Author | : Ellen Marie Wiseman |
Publisher | : Kensington |
Total Pages | : 386 |
Release | : 2022-08-30 |
Genre | : Fiction |
ISBN | : 1496715888 |
Instant New York Times Bestseller! Girl, Interrupted meets American Horror Story in 1970s Staten Island, as the New York Times bestselling author of The Orphan Collector blends fact, fiction, and the urban legend of Cropsey for a haunting story about a young woman mistakenly imprisoned at Willowbrook State School – the real state-run institution that Geraldo Rivera would later expose for its horrifying abuses. An Indie Next Pick | Peruse Book Club Pick | A Room of Your Own Book Club Pick | A Publishers Lunch Buzz Books Selection Sage Winters always knew her sister was a little different even though they were identical twins. They loved the same things and shared a deep understanding, but Rosemary—awake to every emotion, easily moved to joy or tears—seemed to need more protection from the world. Six years after Rosemary’s death from pneumonia, Sage, now sixteen, still misses her deeply. Their mother perished in a car crash, and Sage’s stepfather, Alan, resents being burdened by a responsibility he never wanted. Yet despite living as near strangers in their Staten Island apartment, Sage is stunned to discover that Alan has kept a shocking secret: Rosemary didn’t die. She was committed to Willowbrook State School and has lingered there until just a few days ago, when she went missing. Sage knows little about Willowbrook. It’s always been a place shrouded by rumor and mystery. A place local parents threaten to send misbehaving kids. With no idea what to expect, Sage secretly sets out for Willowbrook, determined to find Rosemary. What she learns, once she steps through its doors and is mistakenly believed to be her sister, will change her life in ways she never could imagined . . . “A heartbreaking yet insightful read, this novel will open one's eyes to the evil in this world.” —New York Journal of Books “Unvarnished, painful and startlingly clear.” —Bookreporter.com
Author | : Joanna Goodman |
Publisher | : Harper Paperbacks |
Total Pages | : 416 |
Release | : 2020-10-27 |
Genre | : Fiction |
ISBN | : 9780062998316 |
For fans of Jojo Moyes, from the bestselling author of The Home for Unwanted Girls, comes another compulsively readable story of love and friendship, following the lives of two women reckoning with their pasts and the choices that will define their futures.

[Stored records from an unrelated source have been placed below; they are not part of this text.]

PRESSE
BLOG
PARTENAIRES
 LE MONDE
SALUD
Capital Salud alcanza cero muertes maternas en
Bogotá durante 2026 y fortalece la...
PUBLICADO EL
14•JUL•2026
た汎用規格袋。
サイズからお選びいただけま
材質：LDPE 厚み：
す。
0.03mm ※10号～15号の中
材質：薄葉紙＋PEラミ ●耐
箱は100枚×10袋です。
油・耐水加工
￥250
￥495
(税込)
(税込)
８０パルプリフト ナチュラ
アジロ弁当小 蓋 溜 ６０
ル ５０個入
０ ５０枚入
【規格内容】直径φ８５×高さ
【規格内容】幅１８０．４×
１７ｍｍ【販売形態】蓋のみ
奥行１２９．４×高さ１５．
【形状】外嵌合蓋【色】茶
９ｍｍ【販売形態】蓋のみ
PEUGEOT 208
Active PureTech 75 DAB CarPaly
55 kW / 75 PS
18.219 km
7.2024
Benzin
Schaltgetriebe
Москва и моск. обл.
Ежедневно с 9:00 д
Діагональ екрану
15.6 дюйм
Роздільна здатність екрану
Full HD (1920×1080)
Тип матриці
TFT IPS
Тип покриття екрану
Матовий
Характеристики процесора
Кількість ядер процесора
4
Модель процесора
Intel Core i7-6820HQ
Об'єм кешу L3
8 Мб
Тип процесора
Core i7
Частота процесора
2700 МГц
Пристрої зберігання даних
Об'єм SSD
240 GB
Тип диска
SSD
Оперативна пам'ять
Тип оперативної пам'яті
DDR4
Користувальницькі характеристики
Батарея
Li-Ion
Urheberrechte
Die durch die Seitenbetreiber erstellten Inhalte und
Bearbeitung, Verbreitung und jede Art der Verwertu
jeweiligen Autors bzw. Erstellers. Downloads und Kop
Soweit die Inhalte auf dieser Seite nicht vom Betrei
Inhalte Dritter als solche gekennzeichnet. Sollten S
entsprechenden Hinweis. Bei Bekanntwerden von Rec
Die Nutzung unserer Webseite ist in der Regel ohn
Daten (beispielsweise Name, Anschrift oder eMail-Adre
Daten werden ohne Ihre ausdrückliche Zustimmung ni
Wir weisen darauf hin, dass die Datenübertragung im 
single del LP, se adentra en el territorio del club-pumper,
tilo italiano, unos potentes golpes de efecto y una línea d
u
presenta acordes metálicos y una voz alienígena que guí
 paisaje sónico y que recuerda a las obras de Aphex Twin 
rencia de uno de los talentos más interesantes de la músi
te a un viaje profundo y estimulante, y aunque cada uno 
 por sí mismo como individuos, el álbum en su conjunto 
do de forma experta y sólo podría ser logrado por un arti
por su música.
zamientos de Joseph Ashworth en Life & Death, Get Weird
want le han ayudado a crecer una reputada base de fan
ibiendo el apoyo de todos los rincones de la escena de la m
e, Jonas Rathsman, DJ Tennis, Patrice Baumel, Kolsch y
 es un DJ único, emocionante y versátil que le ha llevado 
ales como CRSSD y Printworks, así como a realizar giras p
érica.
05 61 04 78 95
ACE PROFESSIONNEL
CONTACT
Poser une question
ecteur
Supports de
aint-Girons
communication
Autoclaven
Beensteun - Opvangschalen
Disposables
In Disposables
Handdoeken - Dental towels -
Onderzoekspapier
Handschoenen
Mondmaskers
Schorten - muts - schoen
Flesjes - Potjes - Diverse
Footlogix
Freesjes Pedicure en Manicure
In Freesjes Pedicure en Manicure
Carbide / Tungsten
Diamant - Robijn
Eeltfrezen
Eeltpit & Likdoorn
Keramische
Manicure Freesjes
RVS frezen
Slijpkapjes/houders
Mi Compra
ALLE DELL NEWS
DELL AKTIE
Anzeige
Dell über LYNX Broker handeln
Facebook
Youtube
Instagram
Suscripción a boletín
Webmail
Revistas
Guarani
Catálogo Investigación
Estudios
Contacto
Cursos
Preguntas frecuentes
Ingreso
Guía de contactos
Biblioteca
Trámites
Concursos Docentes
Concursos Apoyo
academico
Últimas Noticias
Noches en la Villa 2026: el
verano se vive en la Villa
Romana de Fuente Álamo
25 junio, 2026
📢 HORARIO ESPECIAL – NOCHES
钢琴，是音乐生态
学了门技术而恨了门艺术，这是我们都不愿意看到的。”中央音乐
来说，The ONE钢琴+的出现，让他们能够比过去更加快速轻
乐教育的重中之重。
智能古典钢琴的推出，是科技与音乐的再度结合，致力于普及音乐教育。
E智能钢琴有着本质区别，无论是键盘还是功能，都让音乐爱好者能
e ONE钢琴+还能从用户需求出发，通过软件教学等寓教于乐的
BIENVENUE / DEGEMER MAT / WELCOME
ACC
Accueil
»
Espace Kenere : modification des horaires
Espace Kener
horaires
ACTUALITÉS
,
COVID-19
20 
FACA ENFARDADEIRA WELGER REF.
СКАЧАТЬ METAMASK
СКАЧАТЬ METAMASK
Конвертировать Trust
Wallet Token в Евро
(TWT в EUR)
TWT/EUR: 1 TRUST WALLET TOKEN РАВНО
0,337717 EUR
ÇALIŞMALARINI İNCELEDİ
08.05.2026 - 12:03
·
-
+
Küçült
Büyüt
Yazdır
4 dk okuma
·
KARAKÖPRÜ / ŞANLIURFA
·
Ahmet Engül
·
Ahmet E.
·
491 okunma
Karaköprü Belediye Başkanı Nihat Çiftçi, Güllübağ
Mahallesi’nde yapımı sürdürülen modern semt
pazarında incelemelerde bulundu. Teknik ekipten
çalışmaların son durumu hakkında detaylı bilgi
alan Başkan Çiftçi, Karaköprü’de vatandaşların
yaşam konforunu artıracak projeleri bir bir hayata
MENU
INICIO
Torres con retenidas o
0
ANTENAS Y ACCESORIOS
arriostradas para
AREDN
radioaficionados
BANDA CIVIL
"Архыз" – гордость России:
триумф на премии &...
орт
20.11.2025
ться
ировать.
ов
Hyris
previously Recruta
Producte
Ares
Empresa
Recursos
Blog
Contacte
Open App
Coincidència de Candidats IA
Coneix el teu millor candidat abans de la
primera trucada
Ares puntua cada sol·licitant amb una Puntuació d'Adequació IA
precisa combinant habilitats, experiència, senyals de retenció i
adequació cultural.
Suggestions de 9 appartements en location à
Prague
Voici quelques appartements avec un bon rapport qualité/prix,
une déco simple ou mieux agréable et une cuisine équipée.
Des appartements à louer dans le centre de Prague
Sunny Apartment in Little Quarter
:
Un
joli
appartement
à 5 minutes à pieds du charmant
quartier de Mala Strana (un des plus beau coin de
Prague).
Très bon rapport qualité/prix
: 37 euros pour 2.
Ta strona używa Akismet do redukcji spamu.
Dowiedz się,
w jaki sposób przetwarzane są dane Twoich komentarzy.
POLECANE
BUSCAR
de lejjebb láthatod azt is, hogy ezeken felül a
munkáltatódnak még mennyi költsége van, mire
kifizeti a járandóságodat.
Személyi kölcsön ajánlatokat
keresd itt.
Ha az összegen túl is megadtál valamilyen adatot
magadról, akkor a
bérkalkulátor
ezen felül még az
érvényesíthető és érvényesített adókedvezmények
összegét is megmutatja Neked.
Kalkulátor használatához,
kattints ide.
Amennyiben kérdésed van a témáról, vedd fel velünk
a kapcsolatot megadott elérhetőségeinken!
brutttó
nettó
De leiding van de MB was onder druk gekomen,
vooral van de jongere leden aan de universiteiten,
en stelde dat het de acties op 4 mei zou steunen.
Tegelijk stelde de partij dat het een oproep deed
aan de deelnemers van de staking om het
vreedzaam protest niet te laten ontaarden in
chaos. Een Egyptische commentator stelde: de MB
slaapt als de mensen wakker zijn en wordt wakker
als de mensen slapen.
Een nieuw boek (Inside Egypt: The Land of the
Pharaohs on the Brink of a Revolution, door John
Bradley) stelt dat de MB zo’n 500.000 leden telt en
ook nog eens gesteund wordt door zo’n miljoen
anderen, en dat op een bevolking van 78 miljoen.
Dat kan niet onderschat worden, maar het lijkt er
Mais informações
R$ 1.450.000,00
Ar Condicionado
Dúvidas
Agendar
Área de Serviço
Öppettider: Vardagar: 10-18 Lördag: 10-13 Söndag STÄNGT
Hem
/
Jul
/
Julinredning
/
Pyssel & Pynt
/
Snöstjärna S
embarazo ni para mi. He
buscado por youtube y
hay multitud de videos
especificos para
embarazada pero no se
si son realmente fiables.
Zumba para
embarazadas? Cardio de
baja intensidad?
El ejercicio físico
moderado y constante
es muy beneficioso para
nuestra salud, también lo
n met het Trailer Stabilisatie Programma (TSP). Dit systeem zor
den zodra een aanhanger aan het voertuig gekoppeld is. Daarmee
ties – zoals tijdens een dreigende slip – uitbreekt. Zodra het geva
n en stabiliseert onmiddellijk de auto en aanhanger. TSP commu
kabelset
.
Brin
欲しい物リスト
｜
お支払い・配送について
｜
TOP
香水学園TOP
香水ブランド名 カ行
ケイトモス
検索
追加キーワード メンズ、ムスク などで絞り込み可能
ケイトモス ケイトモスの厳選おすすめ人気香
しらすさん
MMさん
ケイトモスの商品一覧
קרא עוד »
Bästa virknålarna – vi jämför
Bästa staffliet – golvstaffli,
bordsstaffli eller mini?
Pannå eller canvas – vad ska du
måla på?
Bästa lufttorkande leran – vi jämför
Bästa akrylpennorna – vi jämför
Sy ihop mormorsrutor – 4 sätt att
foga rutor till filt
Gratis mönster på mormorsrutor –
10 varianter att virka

Divided by their past, united by love. 1992: French-Canadian factions renew Quebec's fight to gain independence, and wild, beautiful Véronique Fortin, daughter of a radical separatist convicted of kidnapping and murdering a prominent politician in 1970, has embraced her father's cause. So it is a surprise when she falls for James Phénix, a journalist of French-Canadian heritage who opposes Quebec separatism. Their love affair is as passionate as it is turbulent, as they negotiate a constant struggle between love and morals. At the same time, James's older sister, Elodie Phénix, one of the Duplessis Orphans, becomes involved with a coalition demanding justice and reparations for their suffering in the 1950s when Quebec's orphanages were converted to mental hospitals, a heinous political act of Premier Maurice Duplessis which affected 5,000 children. Véronique is the only person Elodie can rely on as she fights for retribution, reliving her trauma, while Elodie becomes a sisterly presence for Véronique, who continues to struggle with her family's legacy. The Forgotten Daughter is a moving portrait of true love, familial bonds, and persistence in the face of injustice. As each character is pushed to their moral brink, they will discover exactly which lines they'll cross--and just how far they'll go for what they believe in.